Stock Market Weekly Review

14 Feb, 2020 - 00:02 0 Views
Stock Market Weekly Review Zimbabwe Stock Exchange (ZSE)

eBusiness Weekly

Enacy Mapakame

The Zimbabwe Stock Exchange (ZSE) continued to surge as total market value jumped 21 percent from last week to reach a record $50 billion.

In the week to Wednesday, the primary index, the ZSE All Share Index rose 22 percent to 388,47 points while the market’s heavies, the ZSE Top 10 Index paced the fastest in the week with a 25 percent gain to 355,94 points. On a year to date basis, the Top 10 Index has also recorded the highest gains of 75 percent.

The ZSE Top 15 Index was 24 percent firmer to 354,39 points and extended its year to date gains to 72 percent.

At 447,44 points, the Medium Cap was 16 percent above prior week level. Small Cap was 11 percent higher to close the week settled at 935,88 points. Headlining risers for the week was hospitality group, RTG which surged 72 percent to 30 cents compared to prior week’s 17,4 cents.

Insurance group, FML advanced 61 percent to 69,83 cents while retail giant, OK added 59 percent to $1,88.

At 29,92 cents, ZHL was 49 percent above prior week level while cables manufacturer, Cafca completed the top five risers with a 43,9 percent gain. The duo of African Sun and Powerspeed rose by 43 percent each to close at 44,85 cents and 42,3 cents respectively.

Diversified hospitality group, Meikles put on 37 percent of value to settle at $4,80 while the market’s biggest stock by capitalisation, Delta and property firm ZPI each put on 33 percent to close at $6,01 and 9,36 cents in that order.

Other significant gains were recorded in Afdis that increased 28 percent to $5,15. Agriculture concern, Ariston rose 27 percent to 42 cents while Old Mutual jumped 26 percent to $50,65.

The trio of Seed Co International, Simbisa and TSL each put on 25 percent to close pegged at $3,97, $2,55 and $1 in that order.

At 5,81 cents, starafrica was 21 percent above prior week level after the sugar processor indicated it anticipated to maintain growth trajectory in export earnings after the third quarter performance showed improvements in sales volumes driven by exports into regional markets. Its revenue for the quarter more than doubled on export growth as well as price adjustments and good product mix.

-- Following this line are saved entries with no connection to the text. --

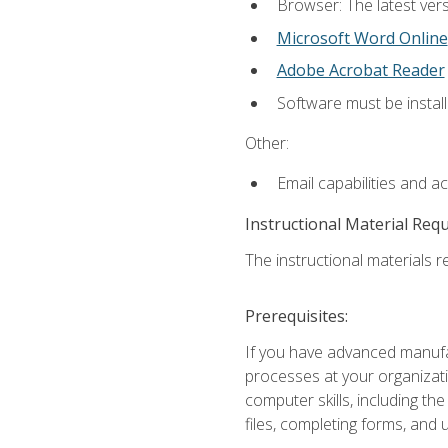
Browser: The latest vers
Microsoft Word Online
Adobe Acrobat Reader
Software must be install
Other:
Email capabilities and a
Instructional Material Req
The instructional materials re
Prerequisites:
If you have advanced manufac
processes at your organizati
computer skills, including 
files, completing forms, and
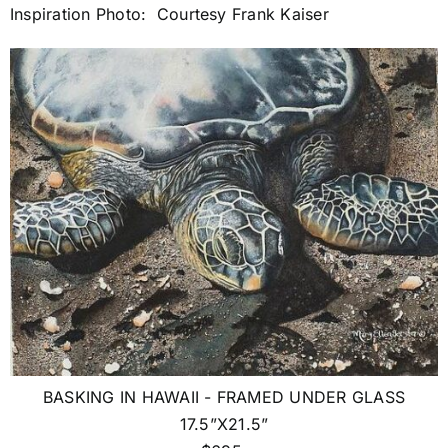
Inspiration Photo: Courtesy Frank Kaiser
BASKING IN HAWAII - FRAMED UNDER GLASS
17.5”X21.5”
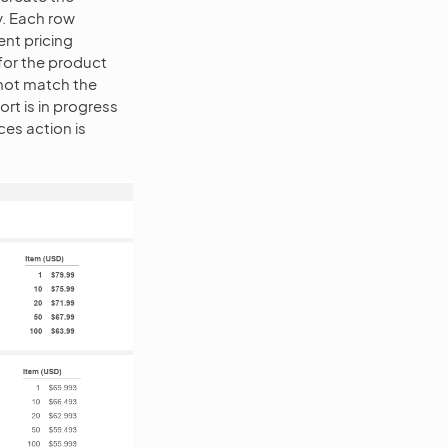
ny. Each row
ent pricing
 for the product
 not match the
ort is in progress
ces action is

The market’s most expensive counter, BAT closed the week at $67, representing a 11 percent growth while telecoms giant Econet also ticked by the same margin to close at $2,50.

The market was however not short of bears as three counters closed pointing southwards. Dairibord fell the hardest letting go of 18 percent of value to close pegged at 57 cents compared to 70 cents recorded in the prior week.

Banking group, FBC eased 6 percent to 85,17 cents. Zimplow wrapped up the week’s fallers with a marginal 0,32 percent decline to $1.

On the resources side, Bindura advanced 5 percent to 25,2 cents while Falgold and RioZim remained flat at 3 cents and $2,35 respectively.

Indications are that Falgold has applied for a cessation in trading of its shares on the local bourse as the gold miner has been struggling over years which has resulted in disposal of some of its prime mine assets.

The resources counter, Hwange has announced its voluntary suspension from the London Stock Exchange (LSE) with effect from Monday this week.

The temporary suspension of the company on the LSE comes after the colliery was suspended in 2018 from trading on the ZSE and the Johannesburg Stock Exchange (JSE) after it adopted a reconstruction path.

Also remaining flat for the week was largest media group, Zimpapers that closed at 30 cents.

Paper and packaging group, Art also remained flat at 12,3 cents and has indicated it will continue explore regional markets as the company earned a fortune from exports in the 2020 first quarter trading period and particularly the three months to December 31, 2019.

Despite the challenges that characterised the first quarter trading period, ART reported a generally commendable financial performance with a 9 percent growth in overall volumes aided by segments’ resilience.

Largest banking group, CBZ, together with FMP, Nampak and PPC also remained unchanged at 80 cents, 22,5 cents, 80 cents and $5 respectively.